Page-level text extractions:
-=-=-=-=-

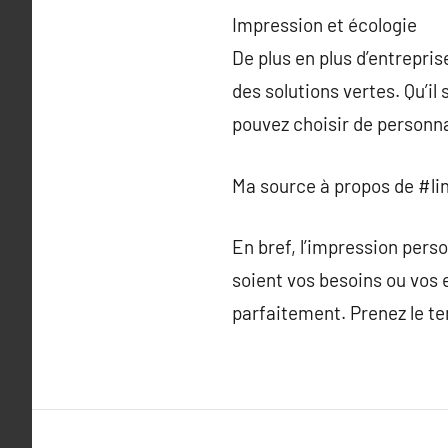
Impression et écologie
De plus en plus d’entrepri
des solutions vertes. Qu’il
pouvez choisir de personna
Ma source à propos de #li
En bref, l’impression pers
soient vos besoins ou vos 
parfaitement. Prenez le te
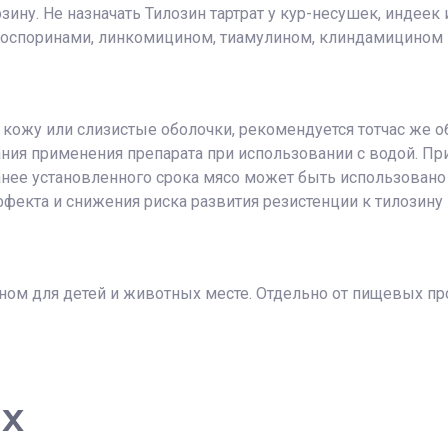
ну. Не назначать Тилозин тартрат у кур-несушек, индеек 
лоспоринами, линкомицином, тиамулином, клиндамицином 
 кожу или слизистые оболочки, рекомендуется тотчас же 
ания применения препарата при использовании с водой. Пр
анее установленного срока мясо может быть использован
екта и снижения риска развития резистенции к тилозину 
.
ном для детей и животных месте. Отдельно от пищевых про
ах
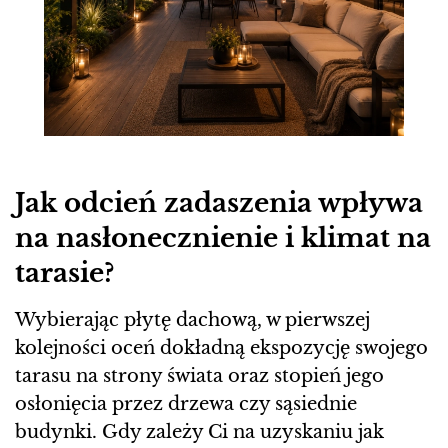
Jak odcień zadaszenia wpływa
na nasłonecznienie i klimat na
tarasie?
Wybierając płytę dachową, w pierwszej
kolejności oceń dokładną ekspozycję swojego
tarasu na strony świata oraz stopień jego
osłonięcia przez drzewa czy sąsiednie
budynki. Gdy zależy Ci na uzyskaniu jak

-=-=-=-=-

[Problem to solve]
Except for the pictures, set down all of the records exactly.

[Task output]
Impression et écologie
De plus en plus d’entrepri
des solutions vertes. Qu’il
pouvez choisir de personna
Ma source à propos de #li
En bref, l’impression pers
soient vos besoins ou vos 
parfaitement. Prenez le te
ну. Не назначать Тилозин тартрат у кур-несушек, индеек 
лоспоринами, линкомицином, тиамулином, клиндамицином 
 кожу или слизистые оболочки, рекомендуется тотчас же 
ания применения препарата при использовании с водой. Пр
анее установленного срока мясо может быть использован
екта и снижения риска развития резистенции к тилозину 
.
ном для детей и животных месте. Отдельно от пищевых про
ах
Jak odcień zadaszenia wpływa
na nasłonecznienie i klimat na
tarasie?
Wybierając płytę dachową, w pierwszej
kolejności oceń dokładną ekspozycję swojego
tarasu na strony świata oraz stopień jego
osłonięcia przez drzewa czy sąsiednie
budynki. Gdy zależy Ci na uzyskaniu jak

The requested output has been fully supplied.